Jakarta’s ‘Slum Tourism’ Sees Growing Interest


Jakarta, June 2102 - Recent years have seen “poverty tourism” mushroom globally, from the favelas of Brazil to the slums of Dharavi in Mumbai, popularized by the film “Slumdog Millionaire”.

“Jakarta Hidden Tours” trip, aims to show visitors the squalid conditions of the nation’s poor. “Tourists stay in their ghetto. We show what is really Jakarta,” said Ronny Poluan, 59, an Indonesian documentary maker who created the non-profit organization in 2008. “We have about 10 tours per month, with two to four tourists each time. More and more people are coming, some now even come just for my tour,” Poluan said.

A few hundred families cram into the slum in the Tanah Abang neighbourhood. Rohaizad Abu Bakar, 28, a bank employee from Singapore, said he could not believe his eyes as he wandered around the slum in the Indonesian capital, a jumble of hundreds of shacks, some less than a meter from a railway line. “I decided to experience the real Jakarta”.

Each tourist pays IDR500,000 to visit, with half of that going to the tour company, and the rest funding doctor visits, microfinance projects or community projects such as school building.

Ronny Poulan says he doesn’t give cash but pays the doctors directly. Organizers say it raises awareness and brings aid to the destitute of the city, but accusations of exploitation are never far away and critics say poverty should not be a tourist attraction.

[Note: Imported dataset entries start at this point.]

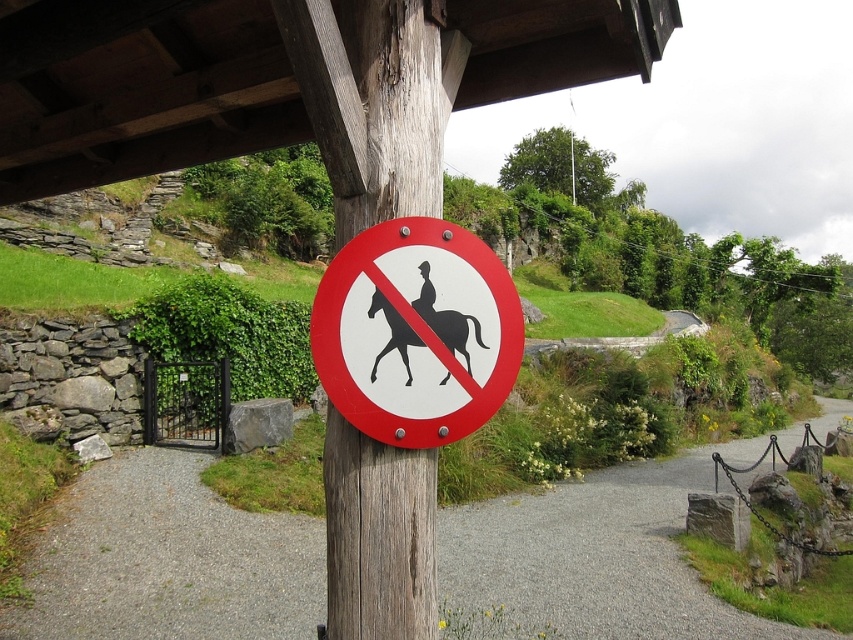 Question: Which point is farther to the camera?

Choices:
 (A) (393, 310)
 (B) (199, 554)
 (C) (404, 548)
 (D) (376, 440)

Answer: (B)

Question: Does wooden post at center have a smaller size compared to black matte horse at center?

Choices:
 (A) no
 (B) yes

Answer: (A)

Question: Which of the following is the closest to the observer?

Choices:
 (A) (450, 269)
 (B) (384, 516)
 (C) (436, 336)
 (D) (173, 620)

Answer: (C)

Question: Can you confirm if gravel path at center is positioned to the right of white paper sign at center?

Choices:
 (A) yes
 (B) no

Answer: (A)

Question: Which object is positioned farthest from the wooden post at center?

Choices:
 (A) white paper sign at center
 (B) gravel path at center
 (C) black matte horse at center

Answer: (B)

Question: Does gravel path at center have a lesser width compared to white paper sign at center?

Choices:
 (A) no
 (B) yes

Answer: (A) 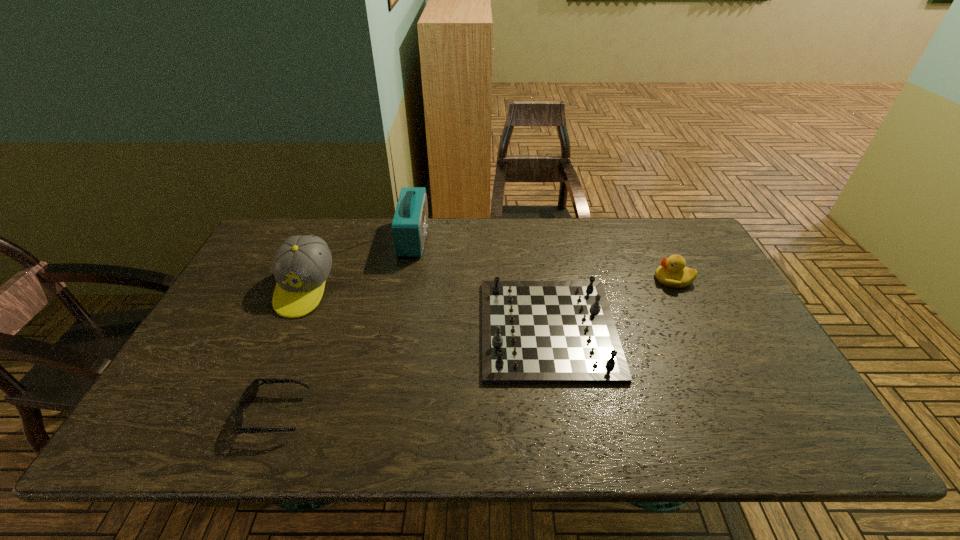 Locate an element on the screen. The width and height of the screenshot is (960, 540). object located in the left edge section of the desktop is located at coordinates (302, 264).

In order to click on object located at the right edge in this screenshot , I will do `click(672, 272)`.

The width and height of the screenshot is (960, 540). I want to click on free space at the far edge, so [357, 218].

At what (x,y) coordinates should I click in order to perform the action: click on vacant area at the near edge. Please return your answer as a coordinate pair (x, y). Looking at the image, I should click on pyautogui.click(x=713, y=448).

Identify the location of vacant region at the left edge of the desktop. Image resolution: width=960 pixels, height=540 pixels. (267, 300).

You are a GUI agent. You are given a task and a screenshot of the screen. Output one action in this format:
    pyautogui.click(x=<x>, y=<y>)
    Task: Click on the free space at the far left corner
    The height and width of the screenshot is (540, 960).
    Given the screenshot: What is the action you would take?
    pos(298,233)

Locate an element on the screen. vacant space at the far right corner of the desktop is located at coordinates (677, 248).

Where is `vacant space at the near right corner of the desktop`? The width and height of the screenshot is (960, 540). vacant space at the near right corner of the desktop is located at coordinates (755, 437).

Image resolution: width=960 pixels, height=540 pixels. I want to click on unoccupied position between the third shortest object and the second object from right to left, so click(611, 304).

I want to click on free space that is in between the sunglasses and the baseball cap, so [291, 350]. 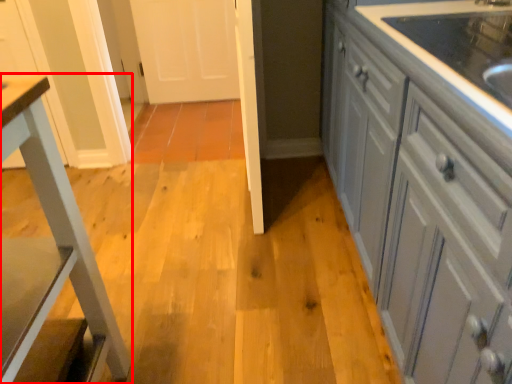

Regardless of the critics of the tour, residents say they look forward to the daily influx of foreigners witnessing their lifestyles. The slum dwellers, like half of Indonesia, live on less than two dollars per day.

Caroline Bourget, a teacher from Jakarta’s French School said “If I had not seen it, I would not have done anything about it,” and stated she is now discussing setting up a mobile school in the slum to give disadvantaged children a better chance in life. “Here we are at the heart of reality,” she said.